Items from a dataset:

________________

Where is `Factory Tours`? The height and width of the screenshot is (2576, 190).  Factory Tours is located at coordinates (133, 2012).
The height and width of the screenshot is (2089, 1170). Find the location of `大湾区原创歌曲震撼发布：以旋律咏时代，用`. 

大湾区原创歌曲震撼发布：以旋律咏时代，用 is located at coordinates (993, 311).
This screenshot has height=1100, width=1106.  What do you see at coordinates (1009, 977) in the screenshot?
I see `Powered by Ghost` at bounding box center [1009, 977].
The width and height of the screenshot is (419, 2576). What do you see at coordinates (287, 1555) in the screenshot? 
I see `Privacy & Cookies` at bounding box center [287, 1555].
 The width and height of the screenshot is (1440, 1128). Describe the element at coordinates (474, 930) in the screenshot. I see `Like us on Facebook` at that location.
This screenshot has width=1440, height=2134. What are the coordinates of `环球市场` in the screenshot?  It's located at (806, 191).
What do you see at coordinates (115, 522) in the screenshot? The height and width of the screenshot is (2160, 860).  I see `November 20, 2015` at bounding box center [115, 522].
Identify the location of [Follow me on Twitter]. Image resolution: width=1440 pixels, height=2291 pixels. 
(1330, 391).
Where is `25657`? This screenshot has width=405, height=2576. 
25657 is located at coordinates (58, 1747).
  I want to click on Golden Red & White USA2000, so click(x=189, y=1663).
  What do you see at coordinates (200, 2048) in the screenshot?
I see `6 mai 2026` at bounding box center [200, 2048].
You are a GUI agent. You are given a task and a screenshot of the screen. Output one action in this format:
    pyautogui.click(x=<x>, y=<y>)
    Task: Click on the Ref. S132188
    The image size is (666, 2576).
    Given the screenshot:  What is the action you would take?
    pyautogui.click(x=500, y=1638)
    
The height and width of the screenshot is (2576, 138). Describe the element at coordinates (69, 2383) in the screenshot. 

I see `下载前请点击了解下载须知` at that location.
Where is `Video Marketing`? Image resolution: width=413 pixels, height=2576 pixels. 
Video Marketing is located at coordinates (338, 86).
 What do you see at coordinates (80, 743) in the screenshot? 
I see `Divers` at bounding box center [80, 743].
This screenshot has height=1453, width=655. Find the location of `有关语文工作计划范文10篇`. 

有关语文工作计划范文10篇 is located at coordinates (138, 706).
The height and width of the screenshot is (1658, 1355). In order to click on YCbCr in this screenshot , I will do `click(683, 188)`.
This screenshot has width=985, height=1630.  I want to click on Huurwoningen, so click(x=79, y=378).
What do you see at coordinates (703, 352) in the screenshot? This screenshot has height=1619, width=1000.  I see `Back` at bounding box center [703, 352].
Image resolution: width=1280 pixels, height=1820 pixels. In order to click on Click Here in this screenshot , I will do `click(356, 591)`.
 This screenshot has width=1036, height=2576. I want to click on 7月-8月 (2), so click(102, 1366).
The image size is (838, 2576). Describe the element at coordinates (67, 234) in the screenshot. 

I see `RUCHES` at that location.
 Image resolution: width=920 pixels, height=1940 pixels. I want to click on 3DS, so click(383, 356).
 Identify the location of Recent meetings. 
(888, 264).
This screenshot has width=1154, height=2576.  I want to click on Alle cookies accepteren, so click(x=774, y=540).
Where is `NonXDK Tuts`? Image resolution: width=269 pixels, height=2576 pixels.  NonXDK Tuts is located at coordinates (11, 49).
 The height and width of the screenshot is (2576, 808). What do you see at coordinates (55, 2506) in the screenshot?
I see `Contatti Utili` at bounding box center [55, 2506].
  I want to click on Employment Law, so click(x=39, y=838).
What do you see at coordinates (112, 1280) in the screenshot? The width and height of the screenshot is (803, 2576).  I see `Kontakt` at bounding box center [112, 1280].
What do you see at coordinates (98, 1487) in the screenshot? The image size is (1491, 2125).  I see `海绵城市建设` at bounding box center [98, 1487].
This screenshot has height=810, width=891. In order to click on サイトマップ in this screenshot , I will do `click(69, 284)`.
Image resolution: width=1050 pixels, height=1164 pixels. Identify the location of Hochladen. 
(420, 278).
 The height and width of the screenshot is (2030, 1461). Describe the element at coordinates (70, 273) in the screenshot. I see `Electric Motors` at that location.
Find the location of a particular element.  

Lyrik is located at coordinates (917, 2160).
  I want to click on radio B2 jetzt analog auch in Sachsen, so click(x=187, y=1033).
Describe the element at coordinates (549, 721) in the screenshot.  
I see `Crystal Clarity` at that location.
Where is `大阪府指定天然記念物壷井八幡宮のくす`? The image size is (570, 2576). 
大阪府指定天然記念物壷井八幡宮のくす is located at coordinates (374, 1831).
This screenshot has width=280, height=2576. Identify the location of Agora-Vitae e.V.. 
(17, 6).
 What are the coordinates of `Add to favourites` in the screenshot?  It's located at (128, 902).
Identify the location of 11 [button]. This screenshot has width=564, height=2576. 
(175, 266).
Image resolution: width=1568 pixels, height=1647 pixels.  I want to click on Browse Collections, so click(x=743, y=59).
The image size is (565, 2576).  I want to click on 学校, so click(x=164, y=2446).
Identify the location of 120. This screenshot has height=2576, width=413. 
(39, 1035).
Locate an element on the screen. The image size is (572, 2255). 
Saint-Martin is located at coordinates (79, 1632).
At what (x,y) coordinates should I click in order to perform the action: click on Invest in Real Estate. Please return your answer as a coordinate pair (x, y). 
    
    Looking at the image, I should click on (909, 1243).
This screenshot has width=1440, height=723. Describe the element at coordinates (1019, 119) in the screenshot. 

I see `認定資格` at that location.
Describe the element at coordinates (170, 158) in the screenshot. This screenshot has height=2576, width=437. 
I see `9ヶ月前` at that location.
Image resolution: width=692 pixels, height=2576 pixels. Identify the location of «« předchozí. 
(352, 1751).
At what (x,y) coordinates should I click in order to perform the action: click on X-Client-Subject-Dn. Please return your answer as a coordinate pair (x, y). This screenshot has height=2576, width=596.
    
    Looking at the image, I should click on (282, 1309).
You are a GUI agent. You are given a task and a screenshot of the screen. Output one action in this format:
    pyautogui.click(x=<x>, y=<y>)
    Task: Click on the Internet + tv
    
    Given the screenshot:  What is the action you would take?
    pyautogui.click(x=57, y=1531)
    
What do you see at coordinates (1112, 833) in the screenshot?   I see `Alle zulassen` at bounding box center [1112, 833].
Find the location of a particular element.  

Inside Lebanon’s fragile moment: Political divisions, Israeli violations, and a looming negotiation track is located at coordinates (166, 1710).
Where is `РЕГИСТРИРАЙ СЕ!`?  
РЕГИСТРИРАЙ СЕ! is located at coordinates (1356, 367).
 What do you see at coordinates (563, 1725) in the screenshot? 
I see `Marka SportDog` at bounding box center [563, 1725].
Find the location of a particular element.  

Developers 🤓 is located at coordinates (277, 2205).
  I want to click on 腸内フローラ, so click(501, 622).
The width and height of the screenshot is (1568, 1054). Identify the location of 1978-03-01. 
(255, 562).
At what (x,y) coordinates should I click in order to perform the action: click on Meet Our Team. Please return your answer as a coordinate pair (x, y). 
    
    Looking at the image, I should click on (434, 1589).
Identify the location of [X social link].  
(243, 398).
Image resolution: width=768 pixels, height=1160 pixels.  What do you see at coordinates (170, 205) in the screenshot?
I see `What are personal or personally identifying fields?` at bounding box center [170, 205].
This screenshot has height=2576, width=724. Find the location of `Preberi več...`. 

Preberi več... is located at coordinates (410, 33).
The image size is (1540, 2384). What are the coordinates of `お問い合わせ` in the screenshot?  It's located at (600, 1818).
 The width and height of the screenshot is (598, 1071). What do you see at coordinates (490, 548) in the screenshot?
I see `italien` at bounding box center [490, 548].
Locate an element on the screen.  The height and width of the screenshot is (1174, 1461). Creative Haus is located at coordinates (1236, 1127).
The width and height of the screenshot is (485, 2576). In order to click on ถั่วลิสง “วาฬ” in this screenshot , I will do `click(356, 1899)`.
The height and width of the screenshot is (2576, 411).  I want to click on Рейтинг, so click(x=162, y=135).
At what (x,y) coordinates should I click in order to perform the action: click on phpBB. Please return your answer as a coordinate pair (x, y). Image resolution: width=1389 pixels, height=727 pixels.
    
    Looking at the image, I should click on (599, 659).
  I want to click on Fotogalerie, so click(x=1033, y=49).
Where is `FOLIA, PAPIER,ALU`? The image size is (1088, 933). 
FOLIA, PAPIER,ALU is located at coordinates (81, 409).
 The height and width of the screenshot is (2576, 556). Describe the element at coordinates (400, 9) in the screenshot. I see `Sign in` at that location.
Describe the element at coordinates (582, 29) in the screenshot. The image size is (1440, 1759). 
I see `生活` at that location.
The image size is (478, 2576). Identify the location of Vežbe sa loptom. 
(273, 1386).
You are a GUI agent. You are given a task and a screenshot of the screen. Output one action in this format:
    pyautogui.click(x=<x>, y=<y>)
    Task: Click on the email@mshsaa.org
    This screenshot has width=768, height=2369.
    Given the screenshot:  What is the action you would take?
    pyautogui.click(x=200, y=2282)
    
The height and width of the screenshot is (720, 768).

________________

Problem statement: Answer with nothing but the count of lines in the entries that hold the word "Alle".

Written response: 2